§ **Task**:
Where a picture appears, leave it out, and transcribe all the lines below exactly.

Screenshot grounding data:

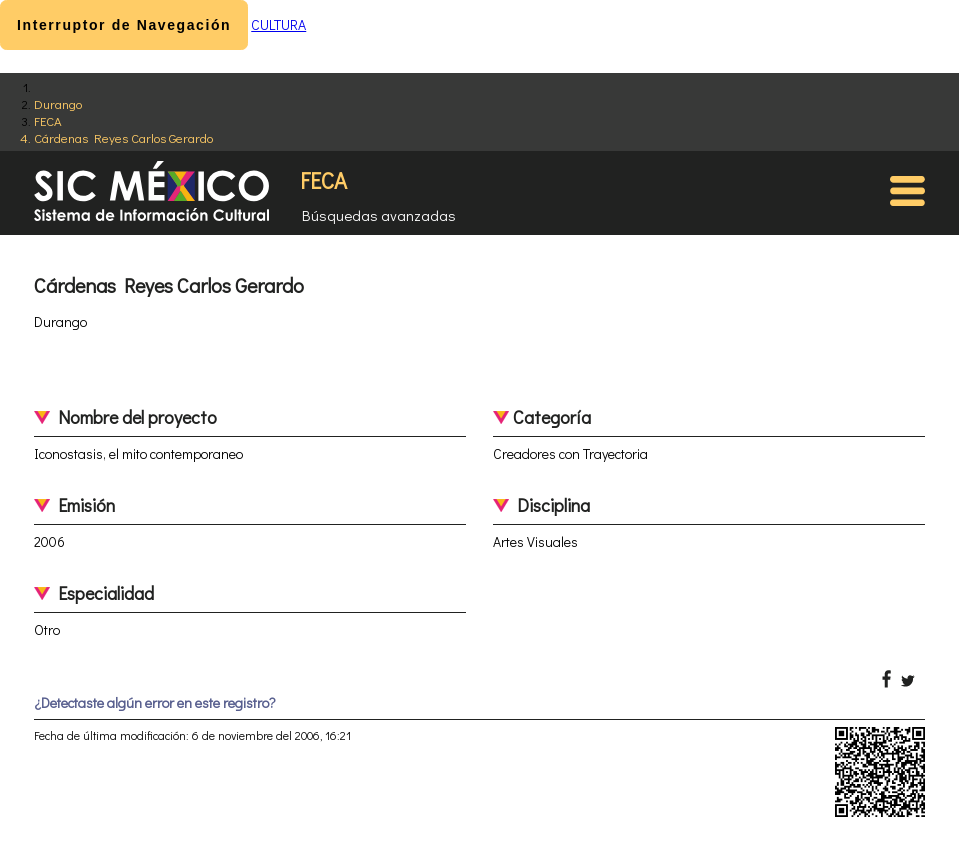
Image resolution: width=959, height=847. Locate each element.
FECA (48, 120)
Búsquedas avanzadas (379, 215)
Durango (58, 103)
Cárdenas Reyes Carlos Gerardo (123, 137)
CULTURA (278, 24)
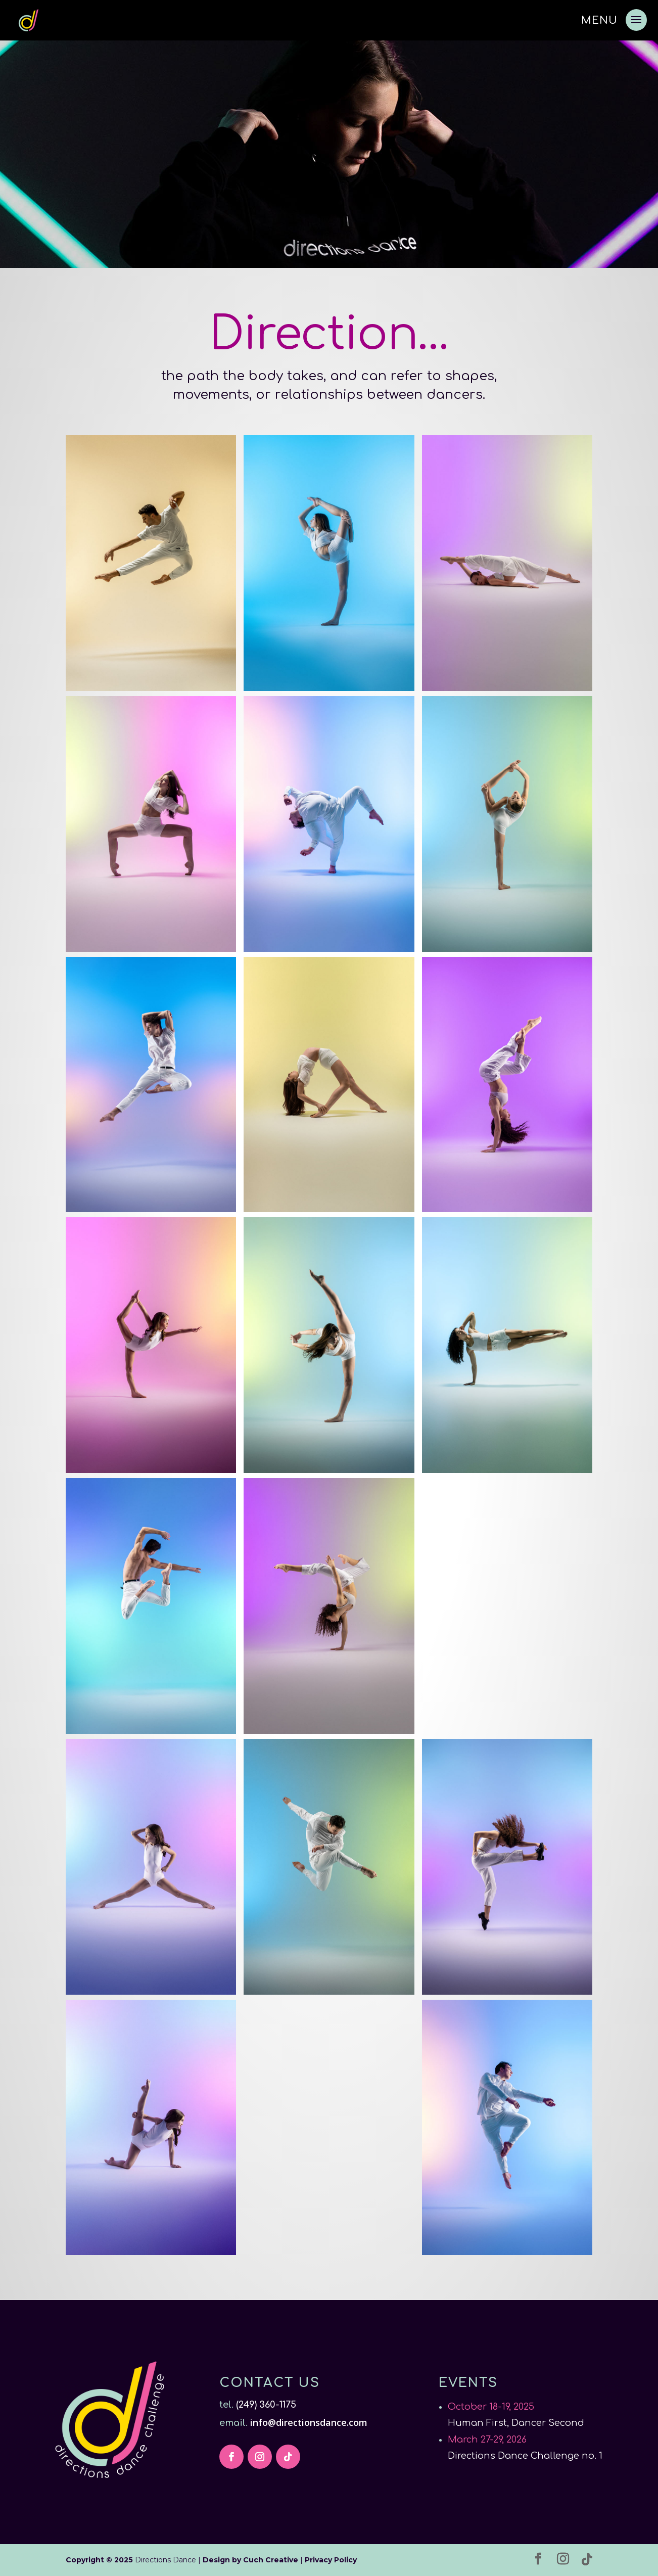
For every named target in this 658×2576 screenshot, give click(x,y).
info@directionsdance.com (309, 2421)
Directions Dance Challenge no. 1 (525, 2456)
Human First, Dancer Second (516, 2423)
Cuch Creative (270, 2559)
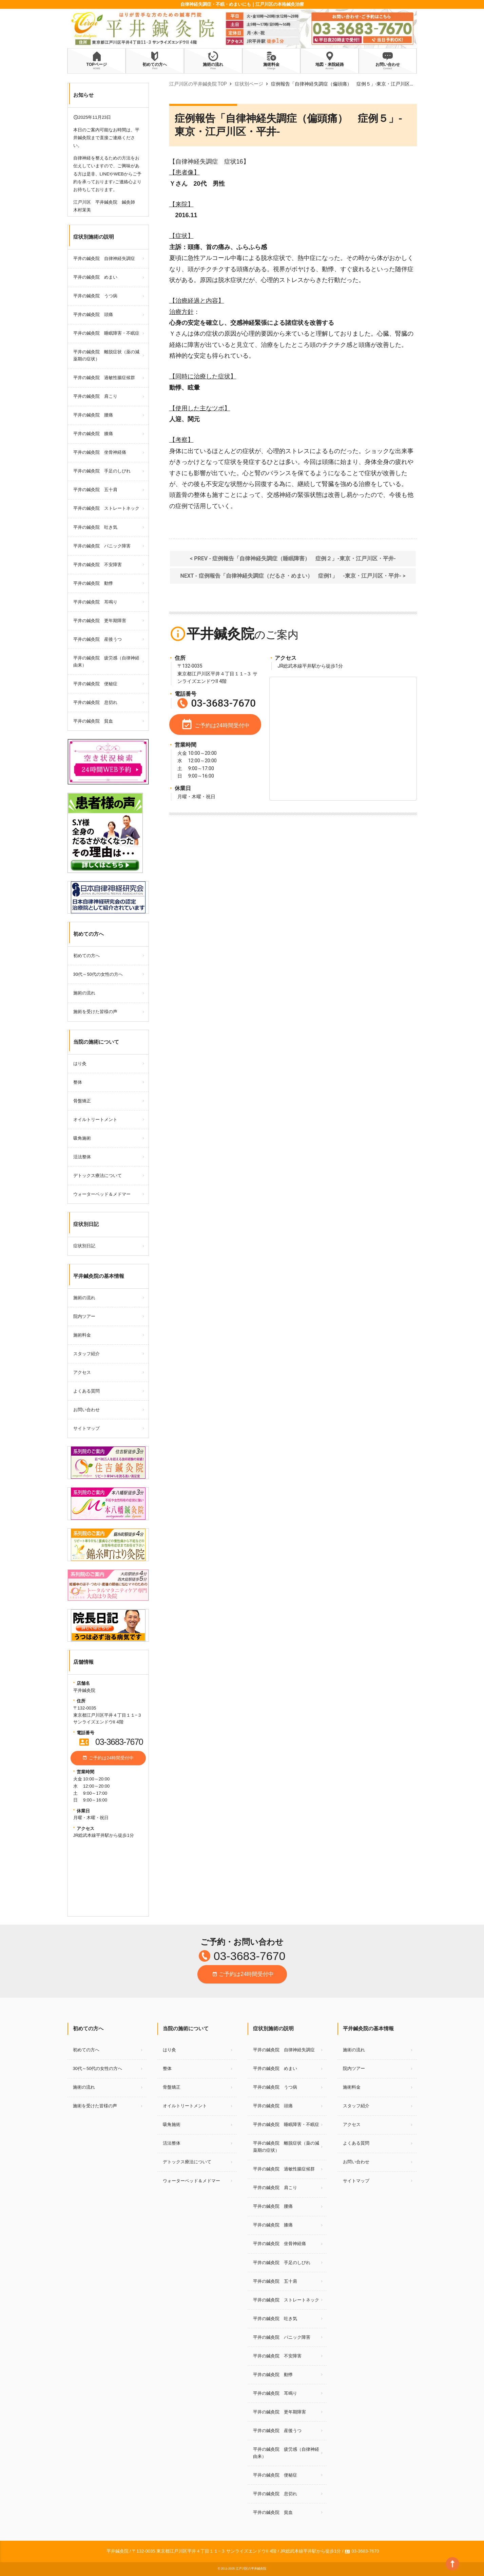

§ **Result**:
Image resolution: width=959, height=847. Locate each element.
FECA (48, 120)
Búsquedas avanzadas (379, 215)
Durango (58, 103)
Cárdenas Reyes Carlos Gerardo (123, 137)
CULTURA (278, 24)
For every named target in this 658×2576 screenshot, give click(x,y).
info@directionsdance.com (309, 2421)
Directions Dance Challenge no. 1 (525, 2456)
Human First, Dancer Second (516, 2423)
Cuch Creative (270, 2559)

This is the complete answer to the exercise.